Mom: What happened to your fishes, Brian?

Brian: Oh, they died.

Mom: Oh, they did? Im sorry to hear that. How did they die?

Brian: They died because I forgot to feed them. I didnt feed them and they died, like Uncle Don died.

Mom: (taken aback) That’s right, Brian. Uncle Don died, and we all miss him very much.

Brian: Did Auntie see Uncle Don die?

Mom: No, but she went to the hospital to see him afterwards.

Brian: He used to pick me up and then go really really high , almost to the ceiling, Grammy!

Mom: That’s right honey. He did. He loved playing with you.

Brian: (putting his hands on his hips and getting very serious, like an adult) You know – he was a very nice guy. Uncle Don was a really nice man.

Mom: Yes he sure was. He was the best.

Brian: He was a really good, good guy. A very nice guy.

After that, Brian went back to playing and jumping around and being a little boy, but my mom was stunned by the seriousness in his tone. She said it was as if she was having a conversation with another adult, instead of a 4-year old boy. Now, I am quite sure that the most logical explanation for this “nice man” thing is that Brian has probably overheard my brother and Jen say things like that about Don, and he is just repeating it. Or maybe it’s something more.

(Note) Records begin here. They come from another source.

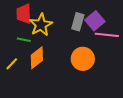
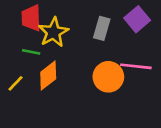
purple square: (95, 21) -> (137, 19), moved
pink line: (107, 35) -> (136, 66), moved

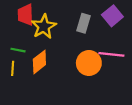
green line: (31, 52) -> (18, 50), moved
yellow line: (15, 83) -> (13, 68), turned -40

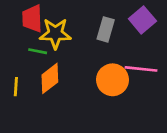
yellow star: (44, 27) -> (55, 34), turned 30
green line: (18, 50) -> (38, 51), moved

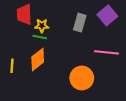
yellow star: (55, 34) -> (42, 26), size x0.6
green line: (38, 51) -> (40, 37), moved
orange circle: (112, 80) -> (82, 78), moved

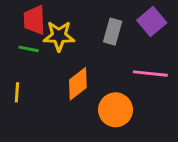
yellow star: (42, 26) -> (59, 36), size x1.5
green line: (40, 37) -> (29, 49), moved
orange diamond: (38, 60) -> (78, 84), moved

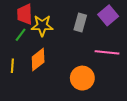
green line: (29, 49) -> (21, 35), turned -64
orange diamond: (78, 84) -> (38, 60), moved

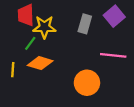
green line: (21, 35) -> (30, 43), moved
orange diamond: (38, 60) -> (40, 63), turned 55

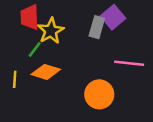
purple square: (114, 16) -> (113, 17), moved
yellow star: (44, 27) -> (51, 31), turned -30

They say that when people die, their souls or their spirits are easiest to reach by both kids and animals. Im convinced that our cat Autumn sees Don in the ceilings and talks to him, because of the strange way she acts. And as crazy as this makes me sound, I often see Don through Sammy’s eyes when Im petting him. I sing to them and I tell them how much I miss their daddy. Maybe Im nuts, or maybe I just dont have any children to see my husband’s eyes in. Maybe I see him wherever good things are, and because he never got to be that wonderful dad he should have been, maybe it makes my heart sing and skip a beat to hear that he left some sort of impression on a boy who was only 2 years old. Maybe that boy remembers and understands more than we think and know.

Or maybe he was just a really nice man, who now sleeps with the fishes.